• Aim of the exercise
Take each line from the entries that holds "place" and copy it out.

• Supplied records
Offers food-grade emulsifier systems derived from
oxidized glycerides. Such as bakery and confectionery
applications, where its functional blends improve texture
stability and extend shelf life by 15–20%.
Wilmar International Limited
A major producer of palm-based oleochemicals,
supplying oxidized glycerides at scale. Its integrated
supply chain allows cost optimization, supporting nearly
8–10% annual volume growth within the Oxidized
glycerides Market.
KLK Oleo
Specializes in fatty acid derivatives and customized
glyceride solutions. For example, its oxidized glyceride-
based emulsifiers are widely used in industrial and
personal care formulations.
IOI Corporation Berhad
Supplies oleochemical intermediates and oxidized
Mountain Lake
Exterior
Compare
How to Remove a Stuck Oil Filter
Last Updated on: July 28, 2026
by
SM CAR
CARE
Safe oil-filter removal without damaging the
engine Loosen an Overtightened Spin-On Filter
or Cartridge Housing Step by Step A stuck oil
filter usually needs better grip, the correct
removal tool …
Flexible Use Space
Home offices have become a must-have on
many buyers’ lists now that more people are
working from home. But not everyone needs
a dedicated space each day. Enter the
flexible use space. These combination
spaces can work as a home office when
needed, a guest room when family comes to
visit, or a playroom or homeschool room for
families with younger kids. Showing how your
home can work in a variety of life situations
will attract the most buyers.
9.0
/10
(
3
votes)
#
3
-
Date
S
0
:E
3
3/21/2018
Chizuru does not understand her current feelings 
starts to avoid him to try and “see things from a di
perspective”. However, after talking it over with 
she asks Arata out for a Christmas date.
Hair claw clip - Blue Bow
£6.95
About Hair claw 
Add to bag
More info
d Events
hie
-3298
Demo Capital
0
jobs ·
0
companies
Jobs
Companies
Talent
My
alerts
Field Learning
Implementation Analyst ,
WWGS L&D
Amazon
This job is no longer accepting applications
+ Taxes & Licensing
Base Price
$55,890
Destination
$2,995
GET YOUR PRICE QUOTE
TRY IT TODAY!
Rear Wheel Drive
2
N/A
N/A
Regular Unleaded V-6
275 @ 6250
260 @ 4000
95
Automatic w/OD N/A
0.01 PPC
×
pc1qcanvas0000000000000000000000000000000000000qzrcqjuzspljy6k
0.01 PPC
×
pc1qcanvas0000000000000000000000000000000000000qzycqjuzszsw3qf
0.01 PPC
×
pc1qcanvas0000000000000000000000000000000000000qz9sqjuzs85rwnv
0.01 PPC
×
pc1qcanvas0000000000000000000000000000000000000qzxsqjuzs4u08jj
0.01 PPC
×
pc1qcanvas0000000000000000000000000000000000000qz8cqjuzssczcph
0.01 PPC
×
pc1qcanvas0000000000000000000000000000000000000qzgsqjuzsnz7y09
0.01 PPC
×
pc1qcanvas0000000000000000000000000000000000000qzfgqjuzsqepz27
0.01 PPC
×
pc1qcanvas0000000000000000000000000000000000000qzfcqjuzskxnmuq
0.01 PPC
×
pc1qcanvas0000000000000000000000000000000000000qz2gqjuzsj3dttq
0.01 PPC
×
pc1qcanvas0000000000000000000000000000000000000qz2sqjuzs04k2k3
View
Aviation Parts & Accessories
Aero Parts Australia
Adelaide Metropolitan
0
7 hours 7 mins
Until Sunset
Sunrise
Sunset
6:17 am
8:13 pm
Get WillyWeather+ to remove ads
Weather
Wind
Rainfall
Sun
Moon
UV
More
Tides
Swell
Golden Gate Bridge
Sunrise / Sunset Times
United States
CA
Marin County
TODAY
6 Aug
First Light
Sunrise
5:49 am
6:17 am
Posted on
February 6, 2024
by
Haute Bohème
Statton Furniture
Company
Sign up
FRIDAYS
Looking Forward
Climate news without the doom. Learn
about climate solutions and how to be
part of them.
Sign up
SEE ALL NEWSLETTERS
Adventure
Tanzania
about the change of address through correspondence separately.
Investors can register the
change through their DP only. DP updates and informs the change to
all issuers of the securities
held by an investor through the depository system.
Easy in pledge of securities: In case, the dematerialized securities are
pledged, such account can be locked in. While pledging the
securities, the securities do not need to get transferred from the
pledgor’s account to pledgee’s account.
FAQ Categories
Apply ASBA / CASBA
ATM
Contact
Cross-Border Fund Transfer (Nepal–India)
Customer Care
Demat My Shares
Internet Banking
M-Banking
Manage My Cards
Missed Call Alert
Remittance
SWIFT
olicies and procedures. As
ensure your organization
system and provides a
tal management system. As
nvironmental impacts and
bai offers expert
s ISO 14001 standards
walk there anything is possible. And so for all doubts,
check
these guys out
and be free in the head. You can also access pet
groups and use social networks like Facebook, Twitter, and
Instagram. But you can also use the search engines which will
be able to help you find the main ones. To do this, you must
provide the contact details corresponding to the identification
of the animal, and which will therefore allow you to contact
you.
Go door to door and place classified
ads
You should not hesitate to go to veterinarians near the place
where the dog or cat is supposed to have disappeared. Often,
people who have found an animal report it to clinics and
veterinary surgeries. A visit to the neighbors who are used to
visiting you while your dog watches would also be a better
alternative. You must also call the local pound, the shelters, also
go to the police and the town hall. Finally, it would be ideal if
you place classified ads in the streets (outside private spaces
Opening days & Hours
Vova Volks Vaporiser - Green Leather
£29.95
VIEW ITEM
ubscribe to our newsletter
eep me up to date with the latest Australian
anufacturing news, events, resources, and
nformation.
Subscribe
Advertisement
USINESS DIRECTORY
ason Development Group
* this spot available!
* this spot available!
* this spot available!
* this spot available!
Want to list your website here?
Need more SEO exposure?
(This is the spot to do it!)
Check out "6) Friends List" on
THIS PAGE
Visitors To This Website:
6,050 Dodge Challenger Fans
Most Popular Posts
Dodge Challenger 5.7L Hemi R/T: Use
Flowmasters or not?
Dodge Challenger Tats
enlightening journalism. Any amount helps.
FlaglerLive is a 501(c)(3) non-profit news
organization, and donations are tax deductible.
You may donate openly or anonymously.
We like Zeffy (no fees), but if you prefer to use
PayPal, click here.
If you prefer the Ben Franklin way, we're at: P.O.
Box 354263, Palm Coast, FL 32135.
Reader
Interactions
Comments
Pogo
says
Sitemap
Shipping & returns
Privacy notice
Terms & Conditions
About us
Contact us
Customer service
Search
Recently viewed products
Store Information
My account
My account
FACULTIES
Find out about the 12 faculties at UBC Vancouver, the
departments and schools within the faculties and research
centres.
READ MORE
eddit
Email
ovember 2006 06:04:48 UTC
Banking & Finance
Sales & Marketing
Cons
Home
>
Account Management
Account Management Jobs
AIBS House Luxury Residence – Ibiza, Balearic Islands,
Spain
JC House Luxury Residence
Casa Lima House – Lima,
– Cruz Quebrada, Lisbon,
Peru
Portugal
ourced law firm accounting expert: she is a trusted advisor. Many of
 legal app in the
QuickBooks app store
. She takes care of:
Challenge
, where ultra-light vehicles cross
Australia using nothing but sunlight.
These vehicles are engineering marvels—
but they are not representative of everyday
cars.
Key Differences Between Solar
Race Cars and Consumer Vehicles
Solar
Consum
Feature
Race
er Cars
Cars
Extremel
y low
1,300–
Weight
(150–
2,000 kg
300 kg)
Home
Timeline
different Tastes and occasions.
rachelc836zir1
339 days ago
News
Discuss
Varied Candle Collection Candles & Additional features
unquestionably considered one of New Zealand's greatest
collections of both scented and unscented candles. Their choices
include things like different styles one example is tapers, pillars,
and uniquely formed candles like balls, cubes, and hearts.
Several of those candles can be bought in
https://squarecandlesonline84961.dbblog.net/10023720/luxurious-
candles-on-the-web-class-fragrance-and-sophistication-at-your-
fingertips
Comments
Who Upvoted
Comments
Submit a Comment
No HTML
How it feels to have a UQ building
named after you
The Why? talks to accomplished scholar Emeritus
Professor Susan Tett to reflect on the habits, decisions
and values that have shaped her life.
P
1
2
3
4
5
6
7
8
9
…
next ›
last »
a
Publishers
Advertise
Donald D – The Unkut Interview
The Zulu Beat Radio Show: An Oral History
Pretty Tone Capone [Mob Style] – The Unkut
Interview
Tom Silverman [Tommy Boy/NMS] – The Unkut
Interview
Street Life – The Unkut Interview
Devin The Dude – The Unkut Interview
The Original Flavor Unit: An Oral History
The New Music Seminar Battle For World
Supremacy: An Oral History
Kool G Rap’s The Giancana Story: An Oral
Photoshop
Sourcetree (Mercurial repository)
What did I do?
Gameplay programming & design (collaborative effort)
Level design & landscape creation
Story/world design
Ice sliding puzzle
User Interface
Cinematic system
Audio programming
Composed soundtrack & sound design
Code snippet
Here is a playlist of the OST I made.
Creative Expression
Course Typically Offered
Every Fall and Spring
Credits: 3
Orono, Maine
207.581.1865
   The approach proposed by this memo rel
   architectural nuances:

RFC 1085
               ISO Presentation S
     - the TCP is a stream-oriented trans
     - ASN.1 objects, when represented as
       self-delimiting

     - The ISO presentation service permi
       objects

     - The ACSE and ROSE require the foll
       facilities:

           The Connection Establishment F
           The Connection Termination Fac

• Task result
Go door to door and place classified
You should not hesitate to go to veterinarians near the place
you place classified ads in the streets (outside private spaces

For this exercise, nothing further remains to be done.